Cosa vuol dire "Interista zabetta"

Per questo derby, i tifosi della Curva Sud del Milan hanno creato una sorta di vignetta in stile pop-art con delle donne al telefono e un messaggio rivolto agli ultras rivali:

"Vuoi far l'ultra', poi… bla bla bla. Interista zabetta"

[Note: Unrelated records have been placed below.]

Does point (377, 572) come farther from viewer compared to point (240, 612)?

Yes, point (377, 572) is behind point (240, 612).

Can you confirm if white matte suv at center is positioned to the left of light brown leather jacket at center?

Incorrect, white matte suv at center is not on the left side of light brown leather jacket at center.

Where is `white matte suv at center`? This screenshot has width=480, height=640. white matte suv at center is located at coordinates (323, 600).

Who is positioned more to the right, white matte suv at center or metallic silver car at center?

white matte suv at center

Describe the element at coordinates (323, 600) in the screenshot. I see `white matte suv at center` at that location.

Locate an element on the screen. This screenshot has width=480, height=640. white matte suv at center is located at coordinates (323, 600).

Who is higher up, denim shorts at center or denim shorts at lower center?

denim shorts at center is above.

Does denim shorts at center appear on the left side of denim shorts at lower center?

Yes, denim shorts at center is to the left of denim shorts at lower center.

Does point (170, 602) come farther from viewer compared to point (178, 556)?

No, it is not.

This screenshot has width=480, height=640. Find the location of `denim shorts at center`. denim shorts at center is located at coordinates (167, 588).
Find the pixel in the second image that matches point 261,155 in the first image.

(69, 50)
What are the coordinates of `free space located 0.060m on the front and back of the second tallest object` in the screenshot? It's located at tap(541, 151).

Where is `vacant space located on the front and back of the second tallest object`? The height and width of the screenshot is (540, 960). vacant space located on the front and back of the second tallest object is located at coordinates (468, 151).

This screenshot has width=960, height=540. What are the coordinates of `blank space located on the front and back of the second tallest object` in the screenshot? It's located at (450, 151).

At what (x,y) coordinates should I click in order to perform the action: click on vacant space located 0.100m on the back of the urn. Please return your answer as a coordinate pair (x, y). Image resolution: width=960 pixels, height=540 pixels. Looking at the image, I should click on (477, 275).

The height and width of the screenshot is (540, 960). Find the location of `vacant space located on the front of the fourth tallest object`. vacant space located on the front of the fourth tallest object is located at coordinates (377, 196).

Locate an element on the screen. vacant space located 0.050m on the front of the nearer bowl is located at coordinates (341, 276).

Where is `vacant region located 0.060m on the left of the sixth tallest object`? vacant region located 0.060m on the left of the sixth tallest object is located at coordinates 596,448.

Ma cosa vuol dire "Interista zabetta", il messaggio scelto dai tifosi del Milan per la coreografia in occasione del derby di Milano? La parola ‘Zabetta' in dialetto milanese vuol dire ‘Pettegolo' ed è un messaggio d'accusa rivolto dalla Curva Sud rossonera agli ultras della Curva Nord nerazzurra.

In ambito ultras, l'accusa di ‘spettegolare' è molto frequente tra tifoserie rivali e in particolare tra gruppi ultras. Fa riferimento a situazioni in cui gruppi ultras collaborano in qualche modo con le forze dell'ordine in riferimento ad episodi o situazioni che hanno coinvolto altri gruppi, una pratica ritenuta non consona al codice non scritto degli ultra'.

In questo senso, nel corso della partita altri due striscioni sono stati indirizzati dalla Curva Sud agli ultras dell'Inter: "Da Boys San a Backstreet Boys… è un attimo" (con riferimento al doppio senso del termine ‘cantare') e "Per entrare in Curva Nord Milano, dress code e timbro sulla mano?".